##### Data to examine

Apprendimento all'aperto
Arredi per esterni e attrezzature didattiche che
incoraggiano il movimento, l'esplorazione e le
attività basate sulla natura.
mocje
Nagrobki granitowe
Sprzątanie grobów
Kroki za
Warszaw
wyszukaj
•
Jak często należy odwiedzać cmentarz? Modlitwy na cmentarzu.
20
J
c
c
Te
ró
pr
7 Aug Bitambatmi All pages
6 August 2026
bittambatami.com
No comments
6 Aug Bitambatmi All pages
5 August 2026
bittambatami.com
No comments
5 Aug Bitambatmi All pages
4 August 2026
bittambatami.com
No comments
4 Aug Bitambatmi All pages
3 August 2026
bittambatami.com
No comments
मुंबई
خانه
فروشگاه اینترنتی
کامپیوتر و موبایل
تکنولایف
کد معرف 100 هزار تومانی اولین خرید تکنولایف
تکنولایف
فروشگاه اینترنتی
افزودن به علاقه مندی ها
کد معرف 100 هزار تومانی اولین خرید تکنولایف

##########
##### Data to examine

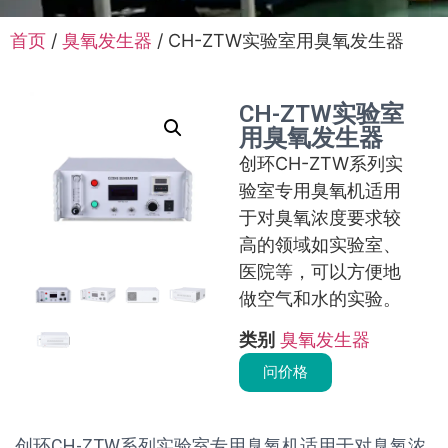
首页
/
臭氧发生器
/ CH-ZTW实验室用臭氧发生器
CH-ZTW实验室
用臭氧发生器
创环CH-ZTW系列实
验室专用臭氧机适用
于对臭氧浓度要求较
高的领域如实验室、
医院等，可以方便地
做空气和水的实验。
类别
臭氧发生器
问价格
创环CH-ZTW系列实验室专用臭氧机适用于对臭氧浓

##########
##### Data to examine

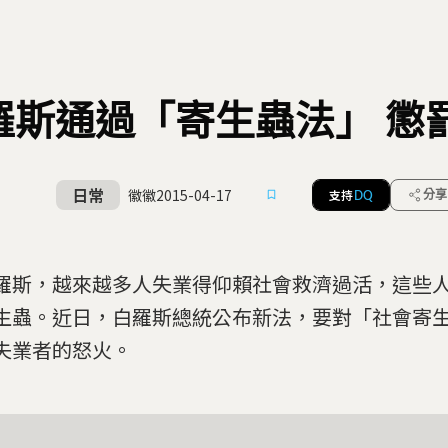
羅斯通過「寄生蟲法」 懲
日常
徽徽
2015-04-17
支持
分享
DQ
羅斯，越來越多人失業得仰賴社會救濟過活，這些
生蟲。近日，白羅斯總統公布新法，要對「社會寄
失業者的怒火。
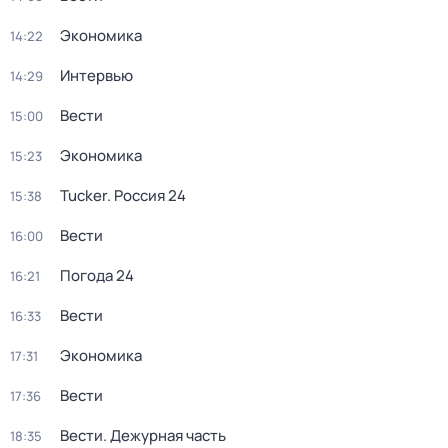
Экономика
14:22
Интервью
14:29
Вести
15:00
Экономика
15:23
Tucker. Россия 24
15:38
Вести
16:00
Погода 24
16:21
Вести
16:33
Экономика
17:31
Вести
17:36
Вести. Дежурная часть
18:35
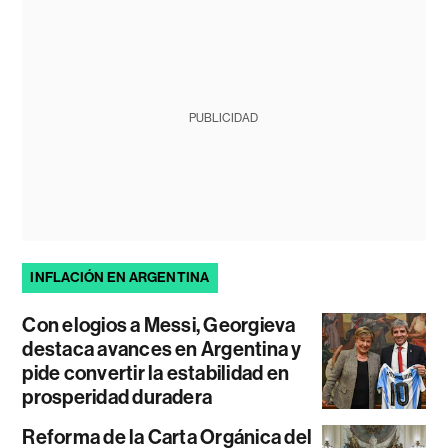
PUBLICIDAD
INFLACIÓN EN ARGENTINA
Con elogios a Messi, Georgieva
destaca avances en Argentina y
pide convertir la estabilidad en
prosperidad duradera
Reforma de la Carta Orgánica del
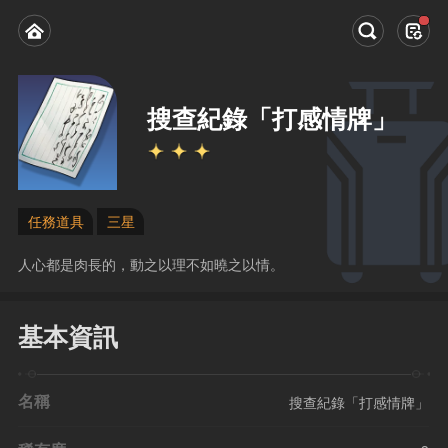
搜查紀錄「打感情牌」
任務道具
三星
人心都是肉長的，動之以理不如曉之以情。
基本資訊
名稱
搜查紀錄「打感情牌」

##########

-- Directions for this task --
Search the listing for "pages" and show every line where it occurs.

-- Task output --
7 Aug Bitambatmi All pages
6 Aug Bitambatmi All pages
5 Aug Bitambatmi All pages
4 Aug Bitambatmi All pages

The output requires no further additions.